Bain, who was surrounded by his legal team, supporters and a media scrum, made no comment as he entered the High Court building.
Earlier Arthur Allan Thomas, pardoned for a 1970s double murder, arrived to support Bain through his retrial.
Mr Thomas, 71, a Waikato dairy farmer, was wrongly imprisoned for nine years in the 1970s for a double murder.
He received a pardon after a royal commission of inquiry found police had planted a bullet cartridge used to convict him.
Bain, now 36, was sentenced to life imprisonment and served 12 years of his 16-year non-parole term after a jury in the High Court at Dunedin found him guilty on all five charges of murdering his family.

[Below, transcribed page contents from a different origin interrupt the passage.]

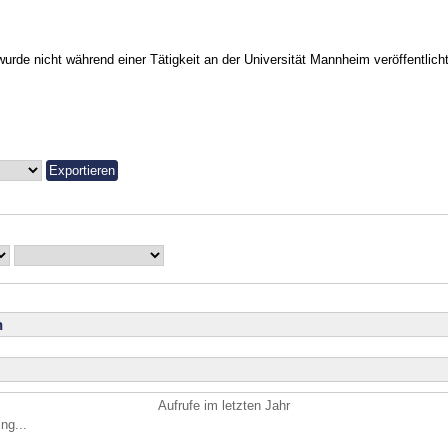
urde nicht während einer Tätigkeit an der Universität Mannheim veröffentlicht
n
Aufrufe im letzten Jahr
ng...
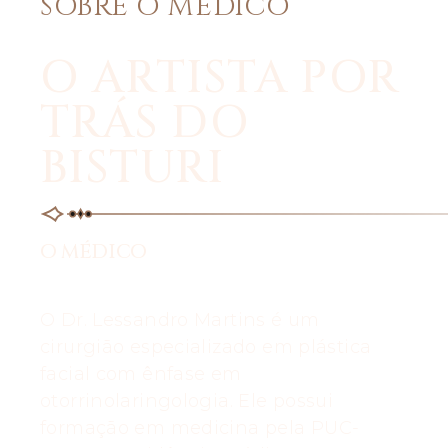
SOBRE O MÉDICO
O ARTISTA POR
TRÁS DO
BISTURI
O MÉDICO
O Dr. Lessandro Martins é um
cirurgião especializado em plástica
facial com ênfase em
otorrinolaringologia. Ele possui
formação em medicina pela PUC-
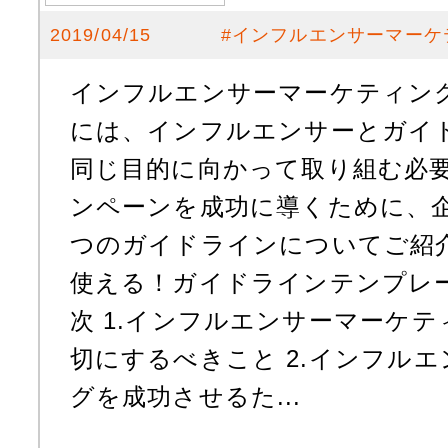
2019/04/15
#
インフルエンサーマーケ
インフルエンサーマーケティン
には、インフルエンサーとガイ
同じ目的に向かって取り組む必要
ンペーンを成功に導くために、
つのガイドラインについてご紹
使える！ガイドラインテンプレー
次 1.インフルエンサーマーケ
切にするべきこと 2.インフル
グを成功させるた...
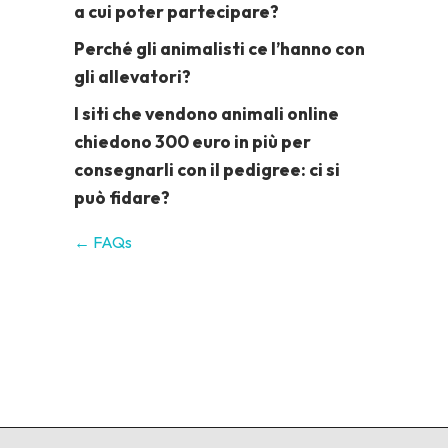
a cui poter partecipare?
Perché gli animalisti ce l’hanno con
gli allevatori?
I siti che vendono animali online
chiedono 300 euro in più per
consegnarli con il pedigree: ci si
può fidare?
← FAQs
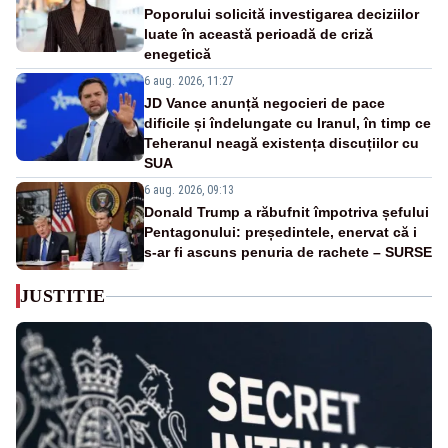
Poporului solicită investigarea deciziilor
luate în această perioadă de criză
enegetică
6 aug. 2026, 11:27
JD Vance anunță negocieri de pace
dificile și îndelungate cu Iranul, în timp ce
Teheranul neagă existența discuțiilor cu
SUA
6 aug. 2026, 09:13
Donald Trump a răbufnit împotriva șefului
Pentagonului: președintele, enervat că i
s-ar fi ascuns penuria de rachete – SURSE
JUSTITIE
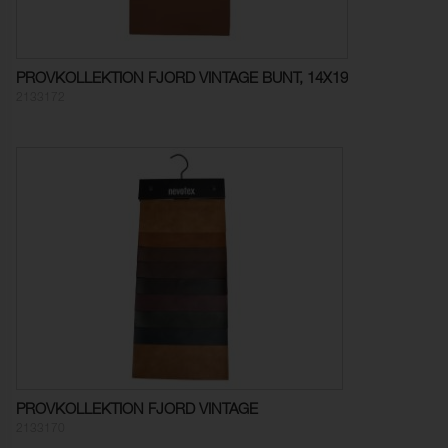
Böjningsstyrka:
> 100000 (DIN 53359)
Tested cleaning products
Färghärdighet mot
5 (ISO 105-X12)
gnidning - torr:
PROVKOLLEKTION FJORD VINTAGE BUNT, 14X19
Färghärdighet mot
5 (ISO 105-X12)
2133172
gnidning - våt:
Ljusäkthet:
> 6 (ISO 105-B02)
Tålighet hos ytfinish mot
-40°C (EN 1876-1)
sprickbildning i kallt
tillstånd:
Sömnskridning Varp:
1,5 mm (ISO 13936-2)
Sömnskridning Väft:
1,5 mm (ISO 13936-2)
Dragbrottsgräns Varp:
1478 N (ISO 1421)
Dragbrottsgräns Väft:
755 N (ISO 1421)
PROVKOLLEKTION FJORD VINTAGE
Töjning Varp:
8,9 % (ISO 1421)
2133170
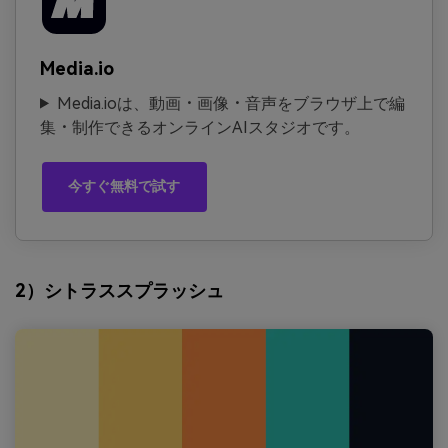
Media.io
Media.ioは、動画・画像・音声をブラウザ上で編
集・制作できるオンラインAIスタジオです。
今すぐ無料で試す
2）シトラススプラッシュ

Two years ago, the London-based Privy Council quashed his convictions for murder and ordered a retrial, ruling a substantial miscarriage of justice had taken place.
Mr Thomas met Bain last year, and last week said he wanted to support him through the retrial.
"He's only got Joe Karam and his lawyers, whereas the Crown's got all the taxpayers' money, millions of dollars, plenty of time," he said at the time.
A jury will today be empanelled to hear the case, which is expected to last until May.
When Mr Thomas arrived at the court soon before 9am, more than a dozen news media representatives were already waiting for key players in the trial to arrive.
While few members of the public were there at that stage, no parking spots near the court remained.
Yesterday trial judge Justice Graham Panckhurst relaxed an earlier ruling on the issue of internet video coverage of the trial.
During Bain's original three-week trial in Dunedin in 1995, no cameras of any kind were allowed in the courtroom.